#### WHAT THIS TASK INVOLVES
An exact copy of the lines, starting at the top of the listing and ending with the line that has "Schedule (147, 99)", is the required answer. Pictures are not part of it.

── RECORDED DATA

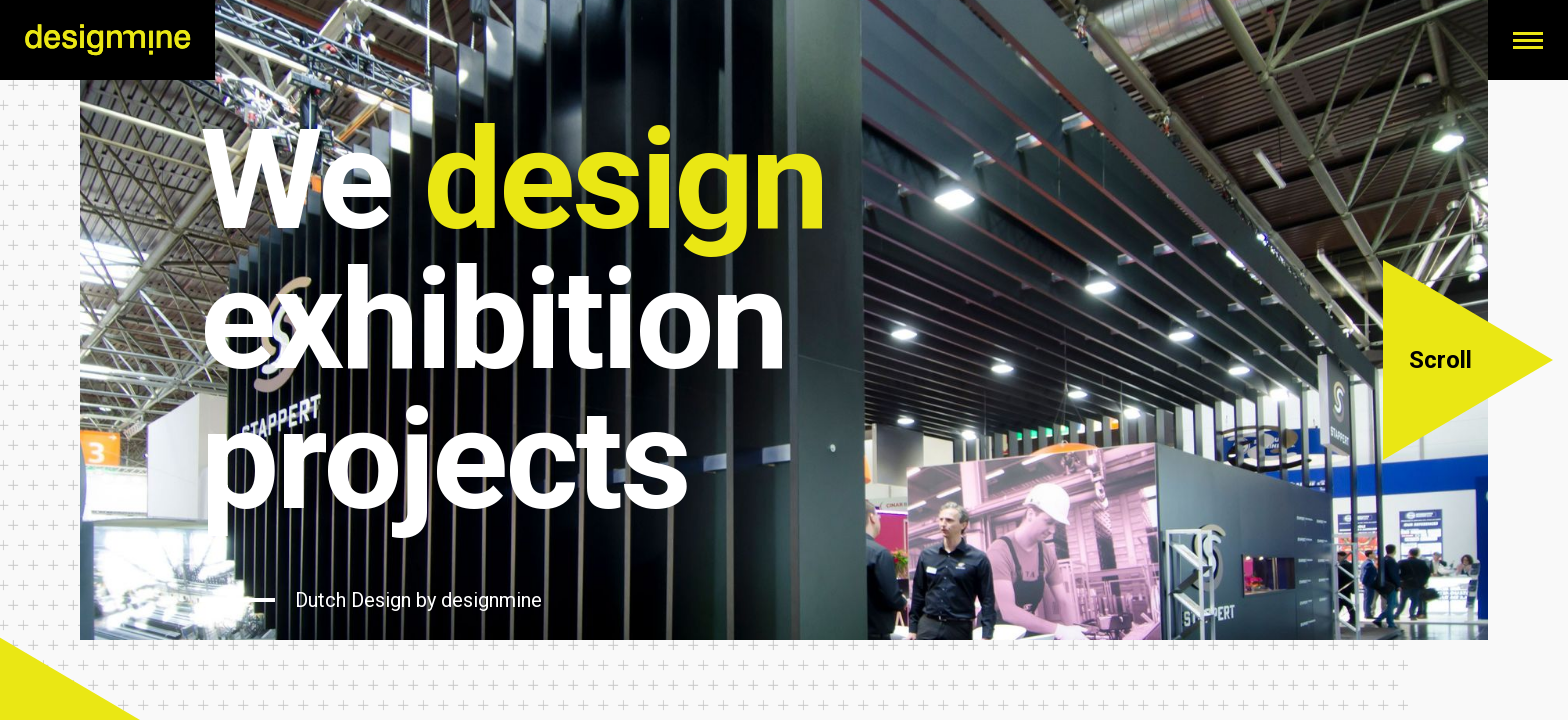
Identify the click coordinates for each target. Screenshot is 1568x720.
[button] (1468, 360)
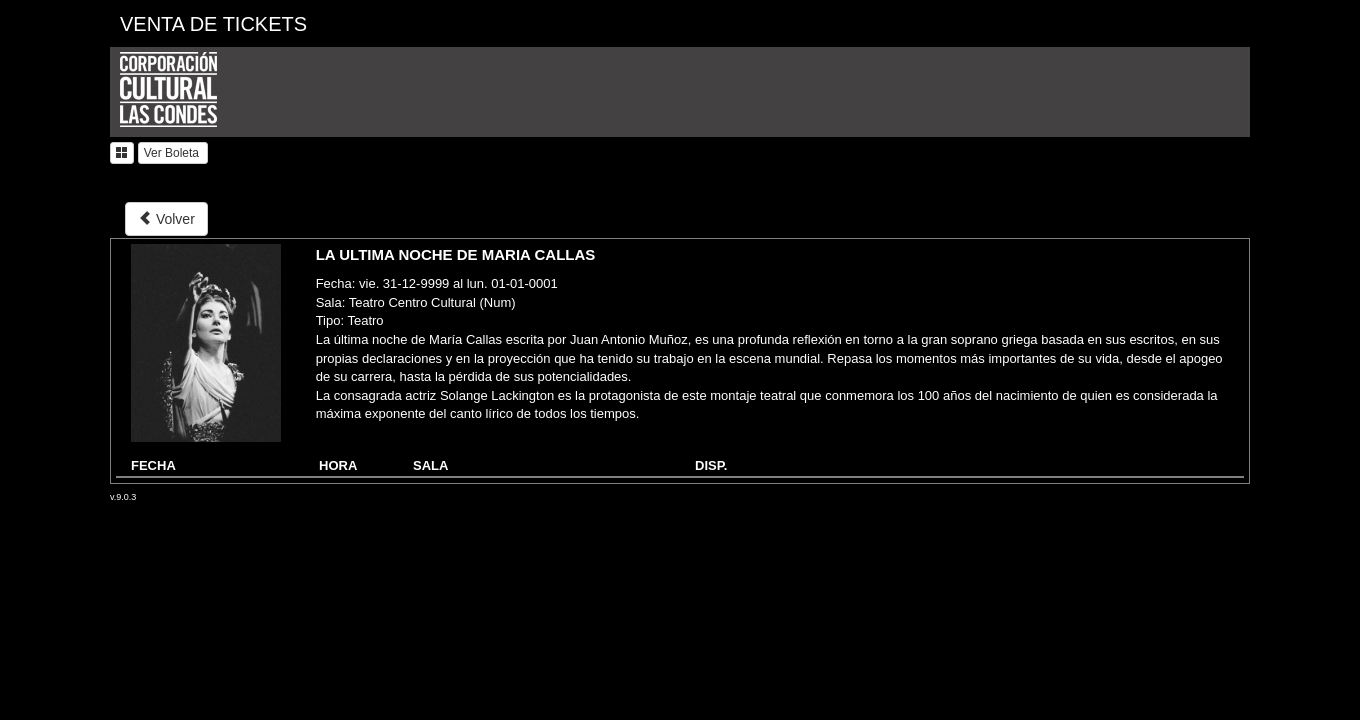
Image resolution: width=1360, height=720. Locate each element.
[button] (122, 153)
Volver (166, 218)
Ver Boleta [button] (173, 153)
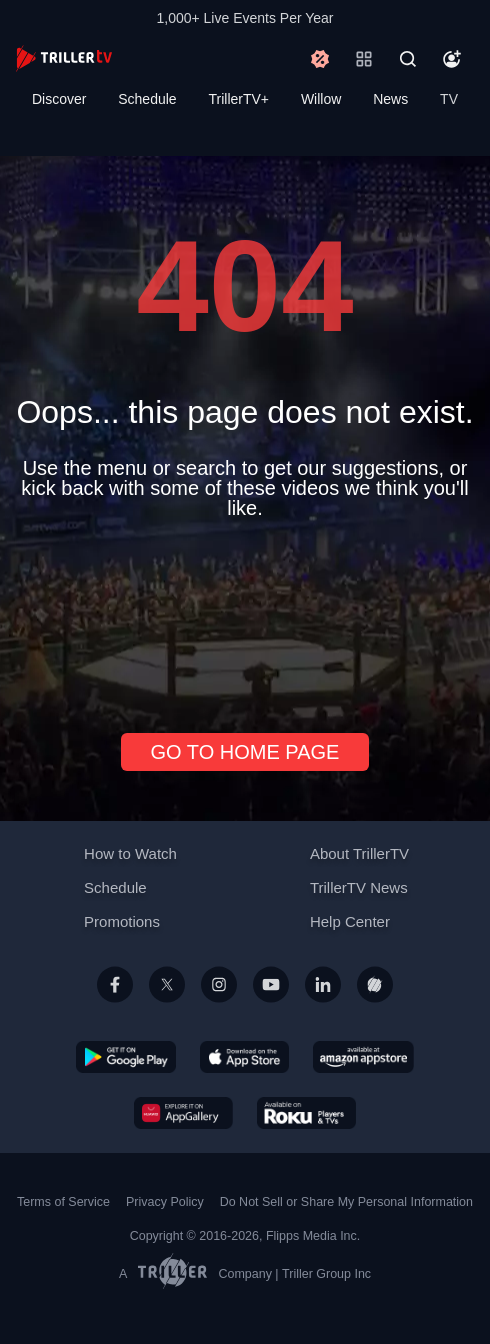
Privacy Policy (165, 1202)
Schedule (147, 99)
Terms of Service (63, 1202)
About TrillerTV (359, 853)
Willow (321, 99)
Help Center (350, 921)
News (390, 99)
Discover (59, 99)
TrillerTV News (359, 887)
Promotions (122, 921)
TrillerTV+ (239, 99)
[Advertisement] (245, 618)
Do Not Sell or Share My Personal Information (346, 1202)
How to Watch (130, 853)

────

#### TASK OUTPUT
Identify the click coordinates for each target. Screenshot is 1568x720.
[button] (1468, 360)
Image resolution: width=1360, height=720. Locate each element.
[button] (122, 153)
Volver (166, 218)
Ver Boleta [button] (173, 153)
Privacy Policy (165, 1202)
Schedule (147, 99)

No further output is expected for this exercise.